How big is a reserve chute?
Could you hang it like the MN guys do at their frozen butt hang?
It might make good UQP's or hammock sock material.
EDIT: was nylon even around in 1950 that might be silk.
If the chute is completely intact it would make a good group shelter. It's what I see used in some of the trip reports.
Don't let life get in the way of living.
Otherwise, maybe a few hammocks?
I used to be a somebody, now I just camp.
It's not whole, one section has been cut and ripped slightly, though it could be repaired. As I was rolling it out to take measurements I noticed it was actually manufactured in 1967.

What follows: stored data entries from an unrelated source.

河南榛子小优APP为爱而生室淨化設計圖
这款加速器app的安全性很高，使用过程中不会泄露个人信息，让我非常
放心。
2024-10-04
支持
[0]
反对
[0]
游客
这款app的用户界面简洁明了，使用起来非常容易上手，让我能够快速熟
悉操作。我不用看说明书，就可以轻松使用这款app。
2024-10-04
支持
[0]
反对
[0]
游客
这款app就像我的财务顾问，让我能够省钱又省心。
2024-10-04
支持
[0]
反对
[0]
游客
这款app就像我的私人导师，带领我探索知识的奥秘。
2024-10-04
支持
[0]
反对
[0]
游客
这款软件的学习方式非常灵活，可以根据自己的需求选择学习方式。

It seems rather thin to make a UQP, or am I overestimating the minimum fabric weight required for an effective UQP?
The panels are quite narrow so I'm not sure how suitable it would be as a hammock body.

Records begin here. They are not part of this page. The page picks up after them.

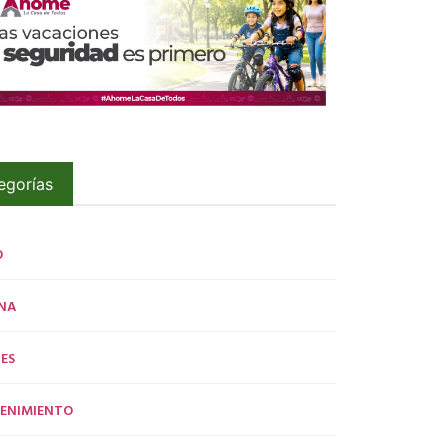
egorías
O
NA
ES
ENIMIENTO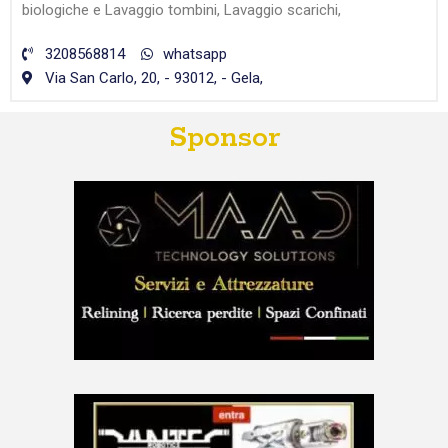
biologiche e Lavaggio tombini, Lavaggio scarichi,
3208568814
whatsapp
Via San Carlo, 20, - 93012, - Gela,
Sponsor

I am guessing it's made from 1.0 ripstop DWR treated.
It has been wash several times. I don't think there is much DWR treatment left.
But it still works great as a wind block for the UQ.

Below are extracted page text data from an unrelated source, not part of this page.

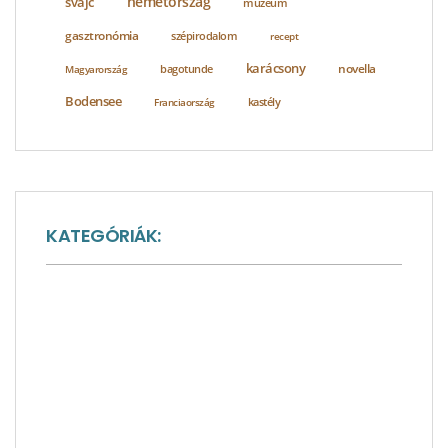
németország
svájc
múzeum
gasztronómia
szépirodalom
recept
karácsony
novella
bagotunde
Magyarország
Bodensee
Franciaország
kastély
KATEGÓRIÁK:
A nagyvilág sója
Ausztria látnivalók
Baden-Württemberg látnivalók
Bakancslisták
Bajorország látnivalók
Európa látnivalók
Franciaország látnivalók
Gasztronómia
Interjúk, vendégírások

It may or may not stop water splashing from getting to the UQ anymore but I can always tell when its on.
I've been sleeping on my deck 2-3 times a week during this winter.
In the sixties, paper sleeping bags were used on wildland fires. Silk cargo chutes were used on drop fires to wrap up in for the paper bags were not that warm. Special care had to be taken for grasshoppers would destroy a silk parachute in short order.